アベンジャーズ/エイジ・オブ・ウルトロン (字幕版)
カテゴリ: アクション/アドベンチャー

余談:ジャービスの中の人ついに登場!

 今回の目玉の一つ、新キャラクターのヴィジョンの俳優がポール・ベタニーだったのが個人的に嬉しかった。パンフレットを読むと、マーベル映画では俳優一人一役というルールがあって、スタジオ側は当初「ジャービスとヴィジョンは別キャラクター」と考えていたから彼がキャスティングされるとは限らなかったらしい(監督のジョス・ウェドンがスタジオを説得したらしい)。ジャービスの声が今後も聞けるので安心だ。
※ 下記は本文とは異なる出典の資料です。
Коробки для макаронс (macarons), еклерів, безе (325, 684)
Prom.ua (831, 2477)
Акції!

しかし肝心のキャラクターのデザインが凄くて、パッと見ポール・ベタニーの顔を赤く塗りたくっただけに見える(とは言え実際には見た目から予想するより本人の皮膚はほとんど隠れていて、快適な状態では無かったらしい)。映画館に行く前に登場シーンをYouTubeで見てしまっていたのだけど、そのときは「こんなの絶対笑うわ!笑かしにきてるじゃん!大丈夫か!」って不安になってしまったくらい。それがどうしてあの声でしゃべってると段々「ヴィジョン、カッコよくない…?」となってくるから不思議だ。あの声はズルい(笑)。

ヴィジョンを見て「もしかしてイケメン?」と思った人に「レギオン」をオススメしたい。Huluで見てみたら素の顔でアクションをこなしていて結構面白かった(こちらも天使を演じていて人間の役ではないのだけど)。ポール・ベタニーもっと人気出るといいなぁ。アクション映画にどんどん出て欲しい(イギリス生まれだしジェームズ・ボンド役も合いそうだ)。